# To do
For this exercise, write out each entry below exactly, omitting the images.

Dataset entries
------------------------

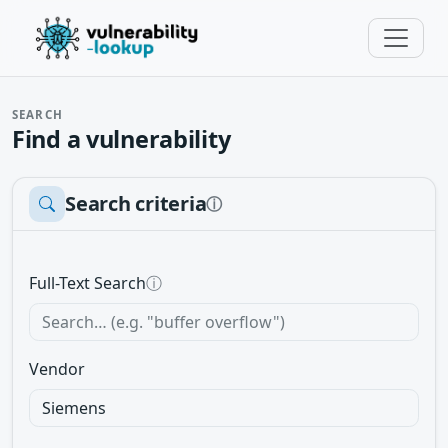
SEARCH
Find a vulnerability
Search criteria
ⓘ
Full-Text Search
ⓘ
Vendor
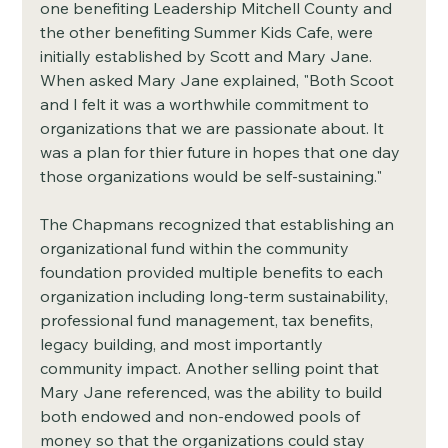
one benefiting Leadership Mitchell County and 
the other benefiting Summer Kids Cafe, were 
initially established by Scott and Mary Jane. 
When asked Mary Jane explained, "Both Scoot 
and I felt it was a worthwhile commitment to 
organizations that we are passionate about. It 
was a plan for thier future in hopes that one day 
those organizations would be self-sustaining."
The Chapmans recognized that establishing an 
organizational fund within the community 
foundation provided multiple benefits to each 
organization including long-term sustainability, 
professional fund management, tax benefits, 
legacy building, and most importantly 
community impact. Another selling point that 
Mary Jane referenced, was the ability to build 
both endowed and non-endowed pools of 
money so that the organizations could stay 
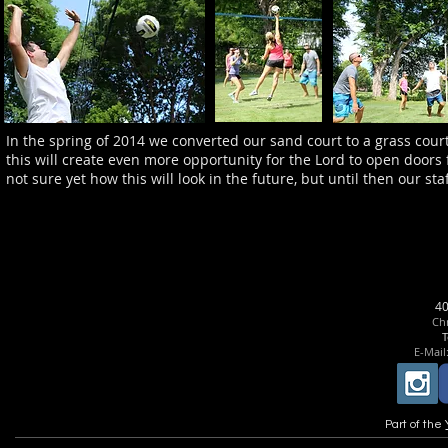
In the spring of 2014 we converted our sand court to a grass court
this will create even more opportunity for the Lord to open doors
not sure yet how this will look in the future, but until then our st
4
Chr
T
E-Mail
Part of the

------------------------

# Written response
SEARCH
Find a vulnerability
Search criteria
ⓘ
Full-Text Search
ⓘ
Vendor
one benefiting Leadership Mitchell County and 
the other benefiting Summer Kids Cafe, were 
initially established by Scott and Mary Jane. 
When asked Mary Jane explained, "Both Scoot 
and I felt it was a worthwhile commitment to 
organizations that we are passionate about. It 
was a plan for thier future in hopes that one day 
those organizations would be self-sustaining."
The Chapmans recognized that establishing an 
organizational fund within the community 
foundation provided multiple benefits to each 
organization including long-term sustainability, 
professional fund management, tax benefits, 
legacy building, and most importantly 
community impact. Another selling point that 
Mary Jane referenced, was the ability to build 
both endowed and non-endowed pools of 
money so that the organizations could stay 
In the spring of 2014 we converted our sand court to a grass court
this will create even more opportunity for the Lord to open doors
not sure yet how this will look in the future, but until then our st
4
Chr
T
E-Mail
Part of the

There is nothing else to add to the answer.